Assinalam-se 150 anos da presença dos espiritanos em Portugal. Isso reforça a alegria com que se vive esta ordenação?

Sem dúvida. Trata-se de fazer uma memória agradecida do passado, de celebrar com muita paixão o presente e de rasgar novos caminhos de futuro. Com este grande objetivo jubilar, uma ordenação (e é a segunda de 2017, pois o António Neves Mosso foi ordenado em julho na Agualva-Sintra) é sempre um acrescento à festa. E mais: é um estímulo missionário apontado ao futuro.

 

Qual a presença atual da congregação no nosso país?

Somos mais de uma centena de padres e irmãos. Cerca de 30 estão a trabalhar fora de Portugal e os restantes dividem-se pelas onze Comunidades Espiritanas espalhadas pelo país. E digo ‘espalhadas’, porque temos comunidades no norte, centro, sul, litoral e interior. Trabalhamos muito na animação missionária, na pastoral juvenil e vocacional, nas paróquias, com imigrantes e refugiados, com reclusos ou doentes hospitalizados. Tentamos estar nas periferias, como pede o Papa.

 

Quais os principais desafios da acção missionária em Angola, concretamente da missão onde está o João Paulo?

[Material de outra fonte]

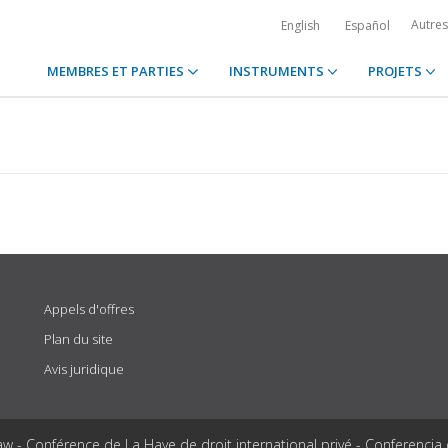
Autre
English
Español
MEMBRES ET PARTIES
INSTRUMENTS
PROJETS
Appels d'offres
Plan du site
Avis juridique
aw - Conférence de La Haye de droit international privé - Conferencia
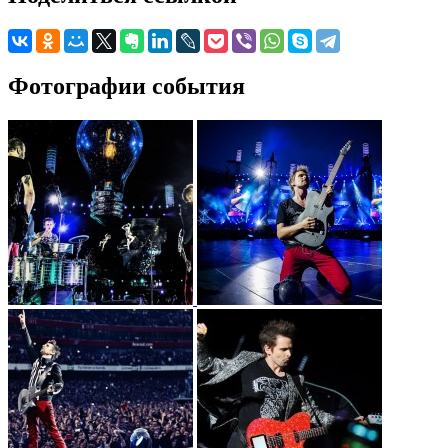
Фотографии события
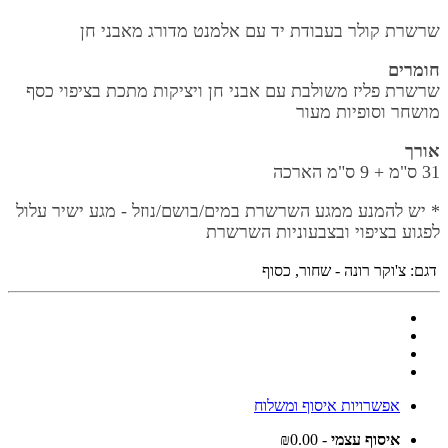
שרשרת קולר בעבודת יד עם אלמנט מדורג מאבני חן
חומרים
שרשרת פליז משולבת עם אבני חן ויציקות מתכת בציפוי כסף
מושחר וסופיות מעור
אורך
31 ס"מ + 9 ס"מ הארכה
* יש להמנע ממגע השרשרת במים/בושם/נוזל - מגע ישיר עלול
לפגוע בציפוי ובצבעוניות השרשרת
דגם:
צ'וקר רונה - שחור, כסוף
אפשרויות איסוף ומשלוח
איסוף עצמי
- ₪0.00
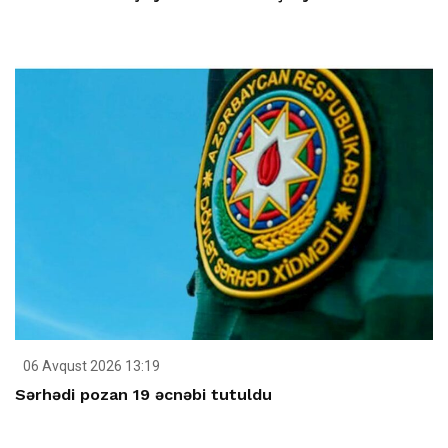
06 Avqust 2026 13:19
Sərhədi pozan 19 əcnəbi tutuldu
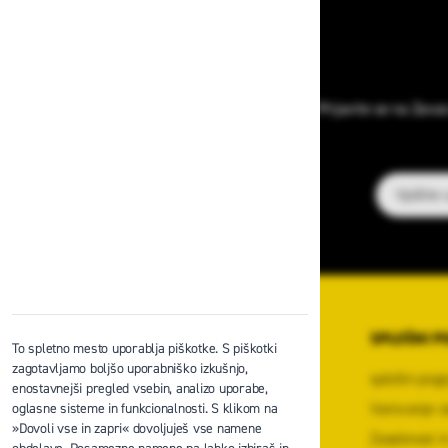
Prijavite se na Zava
E-poštni na
O PODJETJU
SPLOŠNI P
To spletno mesto uporablja piškotke. S piškotki
zagotavljamo boljšo uporabniško izkušnjo,
O podjetju
splošni pogo
enostavnejši pregled vsebin, analizo uporabe,
Kontaktni center podjetja
Varovanje o
oglasne sisteme in funkcionalnosti. S klikom na
»Dovoli vse in zapri« dovoljuješ vse namene
Center za varno delo na višini
Zasebnost in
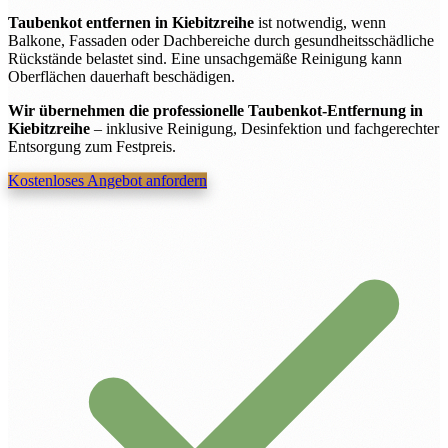
Taubenkot entfernen in Kiebitzreihe
ist notwendig, wenn
Balkone, Fassaden oder Dachbereiche durch gesundheitsschädliche
Rückstände belastet sind. Eine unsachgemäße Reinigung kann
Oberflächen dauerhaft beschädigen.
Wir übernehmen die professionelle Taubenkot-Entfernung in
Kiebitzreihe
– inklusive Reinigung, Desinfektion und fachgerechter
Entsorgung zum Festpreis.
Kostenloses Angebot anfordern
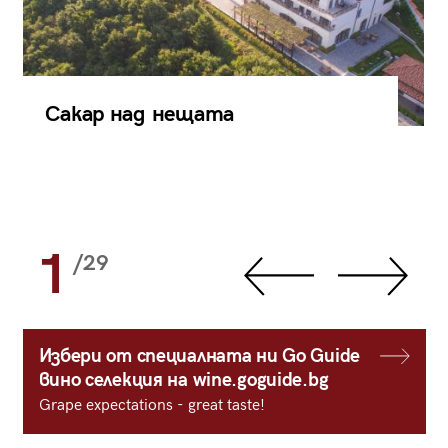
Сакар над нещата
1
/29
Избери от специалната ни Go Guide
вино селекция на wine.goguide.bg
Grape expectations - great taste!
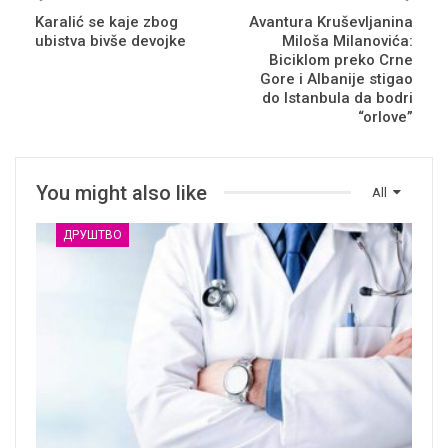
Karalić se kaje zbog
Avantura Kruševljanina
ubistva bivše devojke
Miloša Milanovića:
Biciklom preko Crne
Gore i Albanije stigao
do Istanbula da bodri
“orlove”
You might also like
All
ДРУШТВО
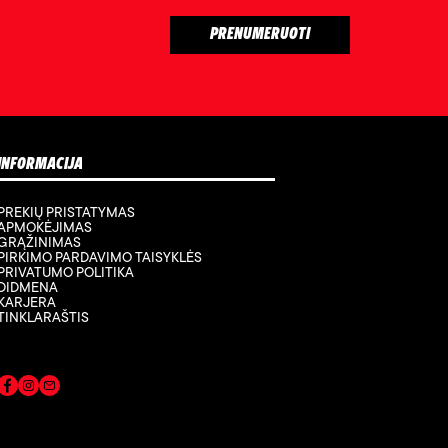
INFORMACIJA
PREKIŲ PRISTATYMAS
APMOKĖJIMAS
GRĄŽINIMAS
PIRKIMO PARDAVIMO TAISYKLĖS
PRIVATUMO POLITIKA
DIDMENA
KARJERA
TINKLARAŠTIS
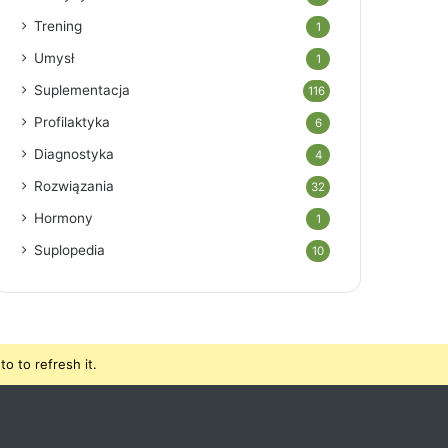
Trening
1
Umysł
1
Suplementacja
116
Profilaktyka
6
Diagnostyka
4
Rozwiązania
32
Hormony
1
Suplopedia
10
o to refresh it.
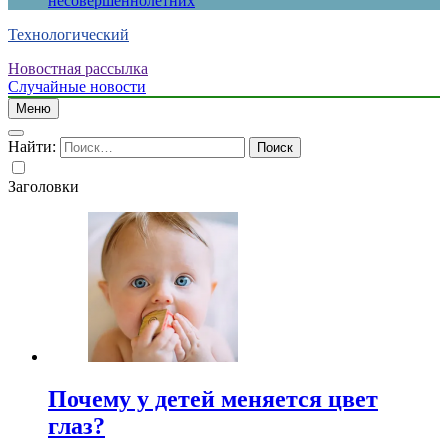
несовершеннолетних
Технологический
Новостная рассылка
Случайные новости
Меню
Найти:
Заголовки
Почему у детей меняется цвет
глаз?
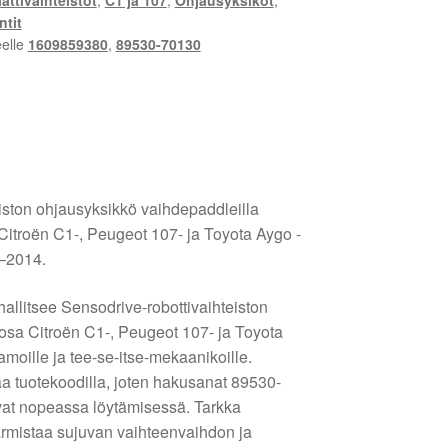
ttivaihteistot
,
C1 ja 107
,
Ohjausyksiköt
,
tit
eelle
1609859380
,
89530-70130
ton ohjausyksikkö vaihdepaddleilla
Citroën C1-, Peugeot 107- ja Toyota Aygo -
2–2014.
llitsee Sensodrive-robottivaihteiston
aosa Citroën C1-, Peugeot 107- ja Toyota
aamoille ja tee-se-itse-mekaanikoille.
a tuotekoodilla, joten hakusanat 89530-
at nopeassa löytämisessä. Tarkka
armistaa sujuvan vaihteenvaihdon ja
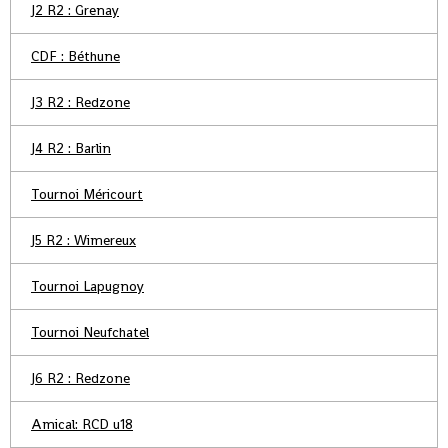
J2 R2 : Grenay
CDF : Béthune
J3 R2 : Redzone
J4 R2 : Barlin
Tournoi Méricourt
J5 R2 : Wimereux
Tournoi Lapugnoy
Tournoi Neufchatel
J6 R2 : Redzone
Amical: RCD u18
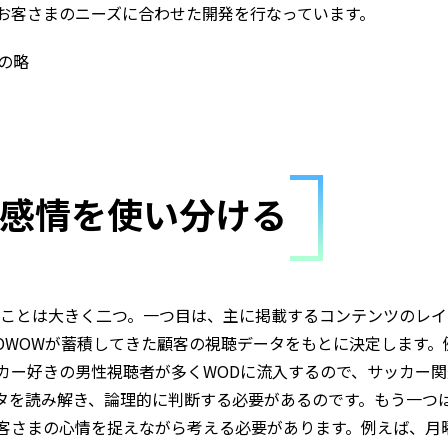
お客さまのニーズに合わせた開発を行なっています。
の略
感情を使い分ける
うことは大きく二つ。一つ目は、主に掲載するコンテンツのレ
OWOWが蓄積してきた顧客の視聴データをもとに決定します。
カー好きの男性視聴者が多くWODに流入するので、サッカー
タを読み解き、論理的に判断する必要があるのです。もう一つ
客さまの心情を捉えながら考える必要があります。例えば、月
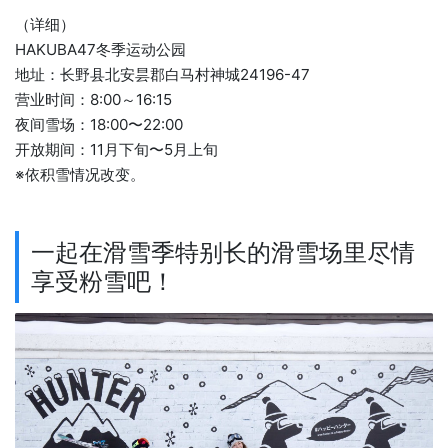
（详细）
HAKUBA47冬季运动公园
地址：长野县北安昙郡白马村神城24196-47
营业时间：8:00～16:15
夜间雪场：18:00〜22:00
开放期间：11月下旬〜5月上旬
※依积雪情况改变。
一起在滑雪季特别长的滑雪场里尽情
享受粉雪吧！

Kalandula é uma missão de sonho, pela paisagem de excelência e simpatia das pessoas. Mas é também uma Missão de desafios, pela pobreza generalizada de um povo que a guerra esmagou, destruindo muitos valores e queimando futuro. O trabalho do João Paulo tem, sobretudo, duas vertentes: a pastoral direta, numa Missão com muitas comunidades e muitos milhares de pessoas a acompanhar espiritualmente; a pastoral da educação, dirigindo uma escola com mais de mil alunos. É esgotante, mas enche de alegria e motivação quem ali dá a vida, mesmo sabendo que a saúde estará sempre em risco (muitas malárias…) e o cansaço fará parte do dia a dia do missionário. Mas a alegria de cumprir uma Missão que sentimos ser vontade de Deus ajuda a superar todas as dificuldades e dá uma enorme alegria de viver.